• [Your task] What is needed here is every entry, retyped exactly.

--------------------------------

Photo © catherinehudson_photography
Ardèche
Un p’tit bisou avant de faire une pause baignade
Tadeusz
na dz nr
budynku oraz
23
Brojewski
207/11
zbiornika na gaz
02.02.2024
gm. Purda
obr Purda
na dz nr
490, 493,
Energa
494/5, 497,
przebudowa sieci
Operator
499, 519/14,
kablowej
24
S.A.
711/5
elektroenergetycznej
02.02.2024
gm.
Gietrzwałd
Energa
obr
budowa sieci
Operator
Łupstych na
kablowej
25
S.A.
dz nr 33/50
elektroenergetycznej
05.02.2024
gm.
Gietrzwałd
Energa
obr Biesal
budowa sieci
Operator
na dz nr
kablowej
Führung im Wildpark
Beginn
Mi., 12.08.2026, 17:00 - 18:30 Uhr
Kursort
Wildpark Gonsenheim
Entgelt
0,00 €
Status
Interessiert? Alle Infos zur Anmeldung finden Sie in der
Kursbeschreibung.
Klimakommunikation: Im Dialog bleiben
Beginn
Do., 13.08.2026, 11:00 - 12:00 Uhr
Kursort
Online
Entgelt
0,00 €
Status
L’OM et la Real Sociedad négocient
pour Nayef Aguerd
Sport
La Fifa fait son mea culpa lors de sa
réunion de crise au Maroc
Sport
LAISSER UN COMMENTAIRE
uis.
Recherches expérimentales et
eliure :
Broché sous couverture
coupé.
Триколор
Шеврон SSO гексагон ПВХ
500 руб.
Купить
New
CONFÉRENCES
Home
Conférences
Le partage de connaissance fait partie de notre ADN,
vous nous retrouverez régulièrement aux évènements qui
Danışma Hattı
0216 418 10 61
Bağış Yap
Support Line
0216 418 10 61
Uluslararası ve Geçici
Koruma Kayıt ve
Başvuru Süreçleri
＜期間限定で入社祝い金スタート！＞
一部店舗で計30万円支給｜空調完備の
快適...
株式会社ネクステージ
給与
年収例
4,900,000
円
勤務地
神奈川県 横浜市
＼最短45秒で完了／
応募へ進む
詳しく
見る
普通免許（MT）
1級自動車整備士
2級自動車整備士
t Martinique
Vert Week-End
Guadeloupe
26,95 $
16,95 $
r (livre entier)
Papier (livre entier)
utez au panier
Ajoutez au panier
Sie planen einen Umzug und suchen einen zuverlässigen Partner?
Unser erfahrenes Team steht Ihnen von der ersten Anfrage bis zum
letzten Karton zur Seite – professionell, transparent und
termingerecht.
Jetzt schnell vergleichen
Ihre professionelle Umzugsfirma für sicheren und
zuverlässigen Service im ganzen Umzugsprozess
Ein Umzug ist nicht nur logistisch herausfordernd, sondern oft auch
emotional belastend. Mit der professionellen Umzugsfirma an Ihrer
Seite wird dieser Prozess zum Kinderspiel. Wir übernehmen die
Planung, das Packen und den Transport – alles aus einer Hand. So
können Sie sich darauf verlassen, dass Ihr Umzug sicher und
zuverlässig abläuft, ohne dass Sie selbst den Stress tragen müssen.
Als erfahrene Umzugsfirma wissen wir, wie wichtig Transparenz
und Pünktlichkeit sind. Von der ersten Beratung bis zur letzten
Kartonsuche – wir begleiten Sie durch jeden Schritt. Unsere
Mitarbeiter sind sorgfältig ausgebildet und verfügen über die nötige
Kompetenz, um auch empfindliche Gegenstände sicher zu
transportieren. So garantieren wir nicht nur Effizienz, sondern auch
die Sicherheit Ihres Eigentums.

--------------------------------

• [Written reply]
Photo © catherinehudson_photography
Ardèche
Un p’tit bisou avant de faire une pause baignade
Tadeusz
na dz nr
budynku oraz
23
Brojewski
207/11
zbiornika na gaz
02.02.2024
gm. Purda
obr Purda
na dz nr
490, 493,
Energa
494/5, 497,
przebudowa sieci
Operator
499, 519/14,
kablowej
24
S.A.
711/5
elektroenergetycznej
02.02.2024
gm.
Gietrzwałd
Energa
obr
budowa sieci
Operator
Łupstych na
kablowej
25
S.A.
dz nr 33/50
elektroenergetycznej
05.02.2024
gm.
Gietrzwałd
Energa
obr Biesal
budowa sieci
Operator
na dz nr
kablowej
Führung im Wildpark
Beginn
Mi., 12.08.2026, 17:00 - 18:30 Uhr
Kursort
Wildpark Gonsenheim
Entgelt
0,00 €
Status
Interessiert? Alle Infos zur Anmeldung finden Sie in der
Kursbeschreibung.
Klimakommunikation: Im Dialog bleiben
Beginn
Do., 13.08.2026, 11:00 - 12:00 Uhr
Kursort
Online
Entgelt
0,00 €
Status
L’OM et la Real Sociedad négocient
pour Nayef Aguerd
Sport
La Fifa fait son mea culpa lors de sa
réunion de crise au Maroc
Sport
LAISSER UN COMMENTAIRE
uis.
Recherches expérimentales et
eliure :
Broché sous couverture
coupé.
Триколор
Шеврон SSO гексагон ПВХ
500 руб.
Купить
New
CONFÉRENCES
Home
Conférences
Le partage de connaissance fait partie de notre ADN,
vous nous retrouverez régulièrement aux évènements qui
Danışma Hattı
0216 418 10 61
Bağış Yap
Support Line
0216 418 10 61
Uluslararası ve Geçici
Koruma Kayıt ve
Başvuru Süreçleri
＜期間限定で入社祝い金スタート！＞
一部店舗で計30万円支給｜空調完備の
快適...
株式会社ネクステージ
給与
年収例
4,900,000
円
勤務地
神奈川県 横浜市
＼最短45秒で完了／
応募へ進む
詳しく
見る
普通免許（MT）
1級自動車整備士
2級自動車整備士
t Martinique
Vert Week-End
Guadeloupe
26,95 $
16,95 $
r (livre entier)
Papier (livre entier)
utez au panier
Ajoutez au panier
Sie planen einen Umzug und suchen einen zuverlässigen Partner?
Unser erfahrenes Team steht Ihnen von der ersten Anfrage bis zum
letzten Karton zur Seite – professionell, transparent und
termingerecht.
Jetzt schnell vergleichen
Ihre professionelle Umzugsfirma für sicheren und
zuverlässigen Service im ganzen Umzugsprozess
Ein Umzug ist nicht nur logistisch herausfordernd, sondern oft auch
emotional belastend. Mit der professionellen Umzugsfirma an Ihrer
Seite wird dieser Prozess zum Kinderspiel. Wir übernehmen die
Planung, das Packen und den Transport – alles aus einer Hand. So
können Sie sich darauf verlassen, dass Ihr Umzug sicher und
zuverlässig abläuft, ohne dass Sie selbst den Stress tragen müssen.
Als erfahrene Umzugsfirma wissen wir, wie wichtig Transparenz
und Pünktlichkeit sind. Von der ersten Beratung bis zur letzten
Kartonsuche – wir begleiten Sie durch jeden Schritt. Unsere
Mitarbeiter sind sorgfältig ausgebildet und verfügen über die nötige
Kompetenz, um auch empfindliche Gegenstände sicher zu
transportieren. So garantieren wir nicht nur Effizienz, sondern auch
die Sicherheit Ihres Eigentums.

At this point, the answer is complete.